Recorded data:
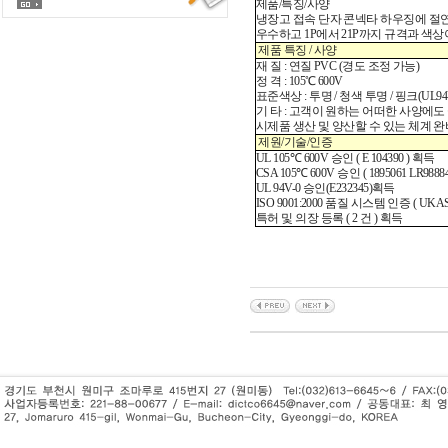
제품/특징/사양
냉장고 접속 단자 콘넥타 하우징에 절연 
우수하고 1P에서 21P까지 규격과 색
제품 특징 / 사양
재 질 : 연질 PVC (경도 조정 가능)
정 격 : 105℃ 600V
표준색상 : 투명 / 청색 투명 / 핑크(UL9
기 타 : 고객이 원하는 어떠한 사양에
시제품 생산 및 양산할 수 있는 체계 완
제원/기술/인증
UL 105℃ 600V 승인 ( E 104390 ) 획득
CSA 105℃ 600V 승인 ( 1895061 LR9888
UL 94V-0 승인(E232345)획득
ISO 9001:2000 품질 시스템 인증 ( UKAS
특허 및 의장 등록 ( 2 건 ) 획득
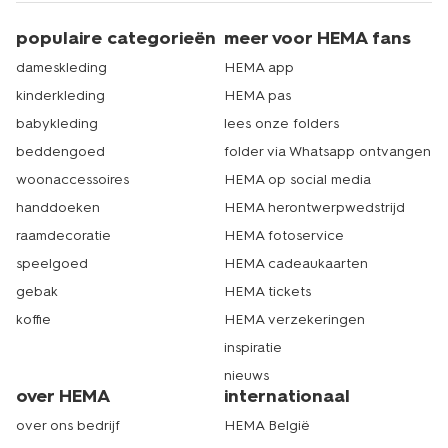
populaire categorieën
meer voor HEMA fans
dameskleding
HEMA app
kinderkleding
HEMA pas
babykleding
lees onze folders
beddengoed
folder via Whatsapp ontvangen
woonaccessoires
HEMA op social media
handdoeken
HEMA herontwerpwedstrijd
raamdecoratie
HEMA fotoservice
speelgoed
HEMA cadeaukaarten
gebak
HEMA tickets
koffie
HEMA verzekeringen
inspiratie
nieuws
over HEMA
internationaal
over ons bedrijf
HEMA België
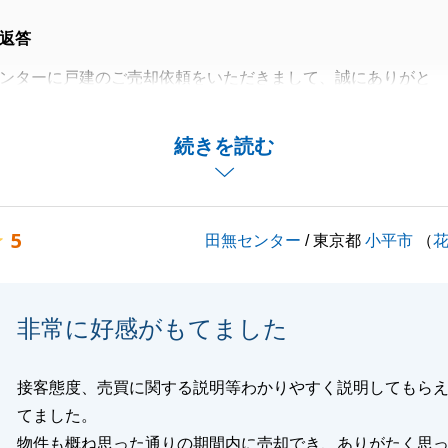
返答
ンターに戸建のご売却依頼をいただきまして、誠にありがと
事で多忙な中、荷物の撤去や、カースペースのボート２台
続きを読む
、ご協力いただきましてありがとうございました。
気に入っていただき、良いお取引をさせていただきましたこ
思います。
5
田無センター
/ 東京都
小平市
（
は、もう少し早く作成させていただければよかったと、少し
す。
えでご協力できることがございましたら、お気軽にご連絡下
非常に好感がもてました
ありがとうございました。
接客態度、売買に関する説明等わかりやすく説明してもら
てました。
物件も概ね思った通りの期間内に売却でき、ありがたく思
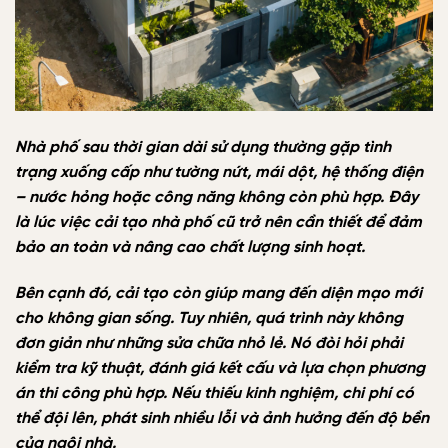
Nhà phố sau thời gian dài sử dụng thường gặp tình
trạng xuống cấp như tường nứt, mái dột, hệ thống điện
– nước hỏng hoặc công năng không còn phù hợp. Đây
là lúc việc cải tạo nhà phố cũ trở nên cần thiết để đảm
bảo an toàn và nâng cao chất lượng sinh hoạt.
Bên cạnh đó, cải tạo còn giúp mang đến diện mạo mới
cho không gian sống. Tuy nhiên, quá trình này không
đơn giản như những sửa chữa nhỏ lẻ. Nó đòi hỏi phải
kiểm tra kỹ thuật, đánh giá kết cấu và lựa chọn phương
án thi công phù hợp. Nếu thiếu kinh nghiệm, chi phí có
thể đội lên, phát sinh nhiều lỗi và ảnh hưởng đến độ bền
của ngôi nhà.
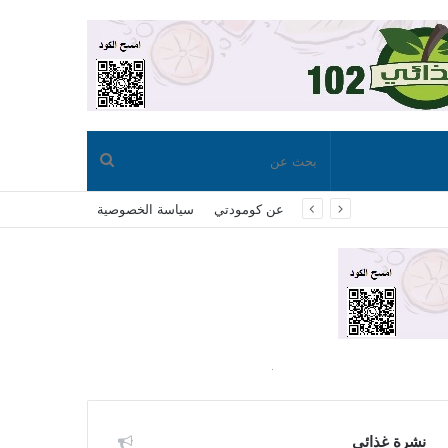
بحث
عن كومودتي
سياسة الخصوصية
عن
نشرة غذائي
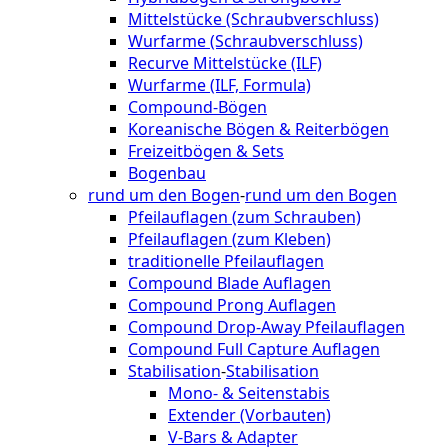
Mittelstücke (Schraubverschluss)
Wurfarme (Schraubverschluss)
Recurve Mittelstücke (ILF)
Wurfarme (ILF, Formula)
Compound-Bögen
Koreanische Bögen & Reiterbögen
Freizeitbögen & Sets
Bogenbau
rund um den Bogen
-
rund um den Bogen
Pfeilauflagen (zum Schrauben)
Pfeilauflagen (zum Kleben)
traditionelle Pfeilauflagen
Compound Blade Auflagen
Compound Prong Auflagen
Compound Drop-Away Pfeilauflagen
Compound Full Capture Auflagen
Stabilisation
-
Stabilisation
Mono- & Seitenstabis
Extender (Vorbauten)
V-Bars & Adapter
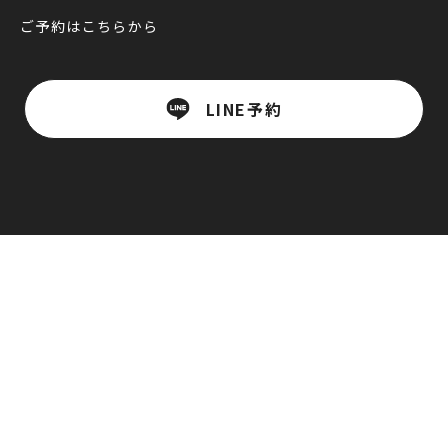
ご予約はこちらから
LINE予約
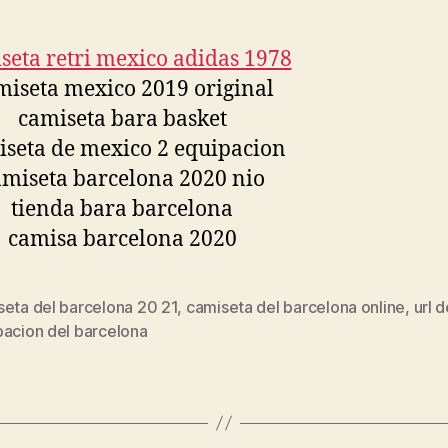
seta del barcelona 20 21
,
camiseta del barcelona online
,
url d
s
pacion del barcelona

EXERCISE: Give back the records above exactly, with no pictures.

FINISHED EXERCISE:
제품/특징/사양
냉장고 접속 단자 콘넥타 하우징에 절연 
우수하고 1P에서 21P까지 규격과 색
제품 특징 / 사양
재 질 : 연질 PVC (경도 조정 가능)
정 격 : 105℃ 600V
표준색상 : 투명 / 청색 투명 / 핑크(UL9
기 타 : 고객이 원하는 어떠한 사양에
시제품 생산 및 양산할 수 있는 체계 완
제원/기술/인증
UL 105℃ 600V 승인 ( E 104390 ) 획득
CSA 105℃ 600V 승인 ( 1895061 LR9888
UL 94V-0 승인(E232345)획득
ISO 9001:2000 품질 시스템 인증 ( UKAS
특허 및 의장 등록 ( 2 건 ) 획득
populaire categorieën
meer voor HEMA fans
dameskleding
HEMA app
kinderkleding
HEMA pas
babykleding
lees onze folders
beddengoed
folder via Whatsapp ontvangen
woonaccessoires
HEMA op social media
handdoeken
HEMA herontwerpwedstrijd
raamdecoratie
HEMA fotoservice
speelgoed
HEMA cadeaukaarten
gebak
HEMA tickets
koffie
HEMA verzekeringen
inspiratie
nieuws
over HEMA
internationaal
over ons bedrijf
HEMA België
返答
ンターに戸建のご売却依頼をいただきまして、誠にありがと
事で多忙な中、荷物の撤去や、カースペースのボート２台
続きを読む
、ご協力いただきましてありがとうございました。
気に入っていただき、良いお取引をさせていただきましたこ
思います。
5
田無センター
/ 東京都
小平市
（
は、もう少し早く作成させていただければよかったと、少し
す。
えでご協力できることがございましたら、お気軽にご連絡下
非常に好感がもてました
ありがとうございました。
接客態度、売買に関する説明等わかりやすく説明してもら
てました。
物件も概ね思った通りの期間内に売却でき、ありがたく思
Nhà phố sau thời gian dài sử dụng thường gặp tình
trạng xuống cấp như tường nứt, mái dột, hệ thống điện
– nước hỏng hoặc công năng không còn phù hợp. Đây
là lúc việc cải tạo nhà phố cũ trở nên cần thiết để đảm
bảo an toàn và nâng cao chất lượng sinh hoạt.
Bên cạnh đó, cải tạo còn giúp mang đến diện mạo mới
cho không gian sống. Tuy nhiên, quá trình này không
đơn giản như những sửa chữa nhỏ lẻ. Nó đòi hỏi phải
kiểm tra kỹ thuật, đánh giá kết cấu và lựa chọn phương
án thi công phù hợp. Nếu thiếu kinh nghiệm, chi phí có
thể đội lên, phát sinh nhiều lỗi và ảnh hưởng đến độ bền
của ngôi nhà.
بحث
عن كومودتي
سياسة الخصوصية
عن
نشرة غذائي
Mittelstücke (Schraubverschluss)
Wurfarme (Schraubverschluss)
Recurve Mittelstücke (ILF)
Wurfarme (ILF, Formula)
Compound-Bögen
Koreanische Bögen & Reiterbögen
Freizeitbögen & Sets
Bogenbau
rund um den Bogen
-
rund um den Bogen
Pfeilauflagen (zum Schrauben)
Pfeilauflagen (zum Kleben)
traditionelle Pfeilauflagen
Compound Blade Auflagen
Compound Prong Auflagen
Compound Drop-Away Pfeilauflagen
Compound Full Capture Auflagen
Stabilisation
-
Stabilisation
Mono- & Seitenstabis
Extender (Vorbauten)
V-Bars & Adapter
ご予約はこちらから
LINE予約
seta del barcelona 20 21
,
camiseta del barcelona online
,
url d
s
pacion del barcelona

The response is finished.